COVID19 and other coronaviruses: how bioinformatics can help us understand emerging pathogens

Elia Brodsky - www.ebrodsky.site
Age of Awareness
Published in
4 min readMar 22, 2020

--

The corona family of viruses has been a cause of mild “common cold” symptoms for many years. The recent outbreak has been hypothesized before, but was never labeled as an imminent threat it poses to millions of people today, wreaking havoc across the globe.

Novel corona virus strain (COV-SARS-2)

Recent advances in bioinformatics are allowing us to collect and analyze data from an epidemic outbreak to understand the biology behind this coronavirus: how it mutated to adapt to humans, the process of entry into the cell and the dynamics of viral genomes as it spreads across the globe.

These recent advances include computational approaches to big data, efficient methods of data storage, analysis and visualization, user-friendly tools that can be used by non-engineers and a growing appreciation for the role of data in biological research.

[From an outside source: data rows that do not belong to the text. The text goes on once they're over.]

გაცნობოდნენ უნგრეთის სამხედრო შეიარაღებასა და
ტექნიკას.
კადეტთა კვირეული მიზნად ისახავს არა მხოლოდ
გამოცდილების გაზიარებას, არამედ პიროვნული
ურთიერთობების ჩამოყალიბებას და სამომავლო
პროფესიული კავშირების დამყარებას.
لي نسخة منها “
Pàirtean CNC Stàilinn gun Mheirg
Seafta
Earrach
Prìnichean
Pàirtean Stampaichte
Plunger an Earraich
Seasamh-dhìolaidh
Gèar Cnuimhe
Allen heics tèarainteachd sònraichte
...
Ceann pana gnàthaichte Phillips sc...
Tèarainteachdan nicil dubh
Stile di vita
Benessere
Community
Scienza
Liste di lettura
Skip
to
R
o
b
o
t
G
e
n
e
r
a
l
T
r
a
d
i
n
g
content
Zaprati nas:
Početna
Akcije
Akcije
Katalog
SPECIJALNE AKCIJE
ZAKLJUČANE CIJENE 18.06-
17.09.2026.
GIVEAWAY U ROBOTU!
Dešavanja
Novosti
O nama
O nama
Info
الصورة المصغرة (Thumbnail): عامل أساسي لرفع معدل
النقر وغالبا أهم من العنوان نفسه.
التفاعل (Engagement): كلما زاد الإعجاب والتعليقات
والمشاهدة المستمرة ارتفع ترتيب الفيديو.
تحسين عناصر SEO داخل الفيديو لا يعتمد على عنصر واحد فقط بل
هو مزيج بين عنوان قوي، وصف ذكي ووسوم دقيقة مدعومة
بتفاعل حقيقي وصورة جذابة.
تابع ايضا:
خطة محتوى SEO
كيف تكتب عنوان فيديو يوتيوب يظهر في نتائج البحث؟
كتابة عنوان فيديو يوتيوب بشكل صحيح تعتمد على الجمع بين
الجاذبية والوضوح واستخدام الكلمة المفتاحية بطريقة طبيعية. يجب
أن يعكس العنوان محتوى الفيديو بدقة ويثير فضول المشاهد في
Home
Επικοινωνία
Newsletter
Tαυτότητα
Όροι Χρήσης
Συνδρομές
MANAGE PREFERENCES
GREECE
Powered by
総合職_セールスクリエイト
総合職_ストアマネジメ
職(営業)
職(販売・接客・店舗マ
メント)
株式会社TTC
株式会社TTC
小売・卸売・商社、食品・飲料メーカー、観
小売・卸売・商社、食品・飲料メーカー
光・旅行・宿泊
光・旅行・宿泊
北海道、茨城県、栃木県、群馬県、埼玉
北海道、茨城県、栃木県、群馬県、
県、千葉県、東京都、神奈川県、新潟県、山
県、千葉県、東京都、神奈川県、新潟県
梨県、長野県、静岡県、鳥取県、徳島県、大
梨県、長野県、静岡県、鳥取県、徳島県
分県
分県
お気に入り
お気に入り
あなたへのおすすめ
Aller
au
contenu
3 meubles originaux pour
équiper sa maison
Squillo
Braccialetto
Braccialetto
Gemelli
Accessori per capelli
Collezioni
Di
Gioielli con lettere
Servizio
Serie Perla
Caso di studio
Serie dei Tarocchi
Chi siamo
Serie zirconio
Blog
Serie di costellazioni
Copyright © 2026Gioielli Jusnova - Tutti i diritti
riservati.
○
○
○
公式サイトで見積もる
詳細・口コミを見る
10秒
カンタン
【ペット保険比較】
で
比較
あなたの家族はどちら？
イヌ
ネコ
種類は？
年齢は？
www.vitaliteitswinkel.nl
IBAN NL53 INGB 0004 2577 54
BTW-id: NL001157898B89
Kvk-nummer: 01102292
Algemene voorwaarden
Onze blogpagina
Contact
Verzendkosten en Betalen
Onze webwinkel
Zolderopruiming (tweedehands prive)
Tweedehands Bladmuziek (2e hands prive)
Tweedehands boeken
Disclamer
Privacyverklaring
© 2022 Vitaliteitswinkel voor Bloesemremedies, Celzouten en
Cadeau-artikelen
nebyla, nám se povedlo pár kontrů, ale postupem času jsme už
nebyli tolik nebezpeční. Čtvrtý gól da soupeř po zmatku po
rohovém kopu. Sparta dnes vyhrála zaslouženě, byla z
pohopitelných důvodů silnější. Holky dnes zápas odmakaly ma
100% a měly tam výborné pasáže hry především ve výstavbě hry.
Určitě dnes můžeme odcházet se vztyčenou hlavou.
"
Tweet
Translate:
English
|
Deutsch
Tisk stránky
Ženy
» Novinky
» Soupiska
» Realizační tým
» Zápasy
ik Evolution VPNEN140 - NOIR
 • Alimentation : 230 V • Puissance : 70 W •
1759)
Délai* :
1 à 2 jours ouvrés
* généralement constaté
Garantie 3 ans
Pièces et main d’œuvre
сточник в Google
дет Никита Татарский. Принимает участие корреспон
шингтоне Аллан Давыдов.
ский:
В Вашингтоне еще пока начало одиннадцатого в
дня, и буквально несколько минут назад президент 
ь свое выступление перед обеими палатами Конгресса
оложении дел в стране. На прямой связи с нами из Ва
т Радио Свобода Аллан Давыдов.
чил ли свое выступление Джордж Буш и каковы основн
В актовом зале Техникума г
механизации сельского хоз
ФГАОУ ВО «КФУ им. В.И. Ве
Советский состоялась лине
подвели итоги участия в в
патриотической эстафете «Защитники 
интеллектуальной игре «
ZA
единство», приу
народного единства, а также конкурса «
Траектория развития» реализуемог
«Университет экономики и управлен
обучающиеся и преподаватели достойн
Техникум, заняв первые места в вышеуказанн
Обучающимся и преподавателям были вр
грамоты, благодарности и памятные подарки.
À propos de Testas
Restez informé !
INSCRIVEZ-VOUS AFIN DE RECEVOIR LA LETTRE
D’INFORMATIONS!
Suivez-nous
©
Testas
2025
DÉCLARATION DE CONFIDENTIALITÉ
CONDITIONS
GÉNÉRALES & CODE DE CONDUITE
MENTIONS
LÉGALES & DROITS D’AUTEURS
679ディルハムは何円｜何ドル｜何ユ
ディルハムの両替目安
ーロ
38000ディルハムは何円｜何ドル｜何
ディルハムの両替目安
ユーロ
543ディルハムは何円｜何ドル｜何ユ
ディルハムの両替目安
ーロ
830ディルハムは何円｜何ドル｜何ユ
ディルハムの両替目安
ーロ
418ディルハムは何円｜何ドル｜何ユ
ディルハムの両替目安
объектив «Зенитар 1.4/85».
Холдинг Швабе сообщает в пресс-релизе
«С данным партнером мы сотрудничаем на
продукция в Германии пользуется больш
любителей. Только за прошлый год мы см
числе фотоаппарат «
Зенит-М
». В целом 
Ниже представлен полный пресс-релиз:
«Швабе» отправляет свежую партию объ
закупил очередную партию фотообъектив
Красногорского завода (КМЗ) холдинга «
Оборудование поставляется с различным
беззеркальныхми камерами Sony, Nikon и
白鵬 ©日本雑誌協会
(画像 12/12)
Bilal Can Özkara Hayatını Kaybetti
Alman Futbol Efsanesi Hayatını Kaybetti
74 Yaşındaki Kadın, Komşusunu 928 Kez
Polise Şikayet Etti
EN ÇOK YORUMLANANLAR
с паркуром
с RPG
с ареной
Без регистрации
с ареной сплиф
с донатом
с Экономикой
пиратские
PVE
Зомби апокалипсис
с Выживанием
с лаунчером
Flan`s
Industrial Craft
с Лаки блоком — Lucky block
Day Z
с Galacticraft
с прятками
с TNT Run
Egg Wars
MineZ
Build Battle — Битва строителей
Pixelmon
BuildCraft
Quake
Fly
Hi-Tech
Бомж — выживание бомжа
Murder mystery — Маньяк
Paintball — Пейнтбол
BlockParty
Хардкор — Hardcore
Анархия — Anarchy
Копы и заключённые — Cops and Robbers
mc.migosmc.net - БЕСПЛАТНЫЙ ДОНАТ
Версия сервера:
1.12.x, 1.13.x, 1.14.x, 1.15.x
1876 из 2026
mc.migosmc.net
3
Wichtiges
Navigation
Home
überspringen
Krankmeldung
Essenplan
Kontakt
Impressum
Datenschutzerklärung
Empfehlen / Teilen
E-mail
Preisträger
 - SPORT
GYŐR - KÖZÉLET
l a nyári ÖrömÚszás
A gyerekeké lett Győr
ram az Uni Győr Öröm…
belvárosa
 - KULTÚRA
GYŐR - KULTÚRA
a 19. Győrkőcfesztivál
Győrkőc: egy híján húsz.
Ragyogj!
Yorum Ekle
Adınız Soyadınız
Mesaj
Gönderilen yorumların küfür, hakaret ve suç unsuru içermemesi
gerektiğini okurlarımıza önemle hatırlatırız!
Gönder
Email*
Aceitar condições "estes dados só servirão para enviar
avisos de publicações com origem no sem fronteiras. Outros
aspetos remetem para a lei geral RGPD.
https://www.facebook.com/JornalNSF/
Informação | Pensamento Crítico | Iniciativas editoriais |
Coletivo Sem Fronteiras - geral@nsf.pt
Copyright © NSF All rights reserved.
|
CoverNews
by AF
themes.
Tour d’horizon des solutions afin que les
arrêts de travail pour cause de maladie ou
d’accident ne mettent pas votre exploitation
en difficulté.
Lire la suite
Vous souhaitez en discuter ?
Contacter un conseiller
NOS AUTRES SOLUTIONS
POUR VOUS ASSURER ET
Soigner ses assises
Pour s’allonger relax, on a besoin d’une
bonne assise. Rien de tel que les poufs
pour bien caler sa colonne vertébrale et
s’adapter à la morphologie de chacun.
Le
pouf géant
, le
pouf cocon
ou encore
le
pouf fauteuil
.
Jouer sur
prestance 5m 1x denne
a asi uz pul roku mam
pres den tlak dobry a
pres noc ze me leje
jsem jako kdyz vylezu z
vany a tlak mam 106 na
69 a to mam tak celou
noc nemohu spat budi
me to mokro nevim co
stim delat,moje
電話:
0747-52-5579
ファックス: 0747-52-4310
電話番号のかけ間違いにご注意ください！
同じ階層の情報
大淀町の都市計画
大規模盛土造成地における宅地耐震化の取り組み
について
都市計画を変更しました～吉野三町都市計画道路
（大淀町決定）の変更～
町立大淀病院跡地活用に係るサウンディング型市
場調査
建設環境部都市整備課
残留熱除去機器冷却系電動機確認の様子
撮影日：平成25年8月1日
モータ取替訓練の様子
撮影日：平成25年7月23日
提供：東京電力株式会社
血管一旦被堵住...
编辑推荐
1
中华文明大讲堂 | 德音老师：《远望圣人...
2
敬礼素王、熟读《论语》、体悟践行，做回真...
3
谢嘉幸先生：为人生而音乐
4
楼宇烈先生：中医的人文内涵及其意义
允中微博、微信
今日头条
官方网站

Genomics of SARS-COV-2 virus origin, cell entry and replication

Our team has been working to make sense of the recently published research data, understand the important areas and topics to consider and share this information with others by preparing teaching materials, curated datasets and efficient tools that anyone can use. These are stored in various databases, including NCBI and several others but to find, download and use these for analysis, many have to learn to navigate these websites and be prepared to deal with this kind of data.

For example, we can use this data to learn about the origins of the novel coronavirus and understand why it is so much more infectious and dangerous than previously detected coronavirus strains. These changes in the viral genome will be more evident not only if we study the full genome, but also focus our attention on specific parts of the genome where changes lead to variation in human receptor binding and facilitate efficient cell entry.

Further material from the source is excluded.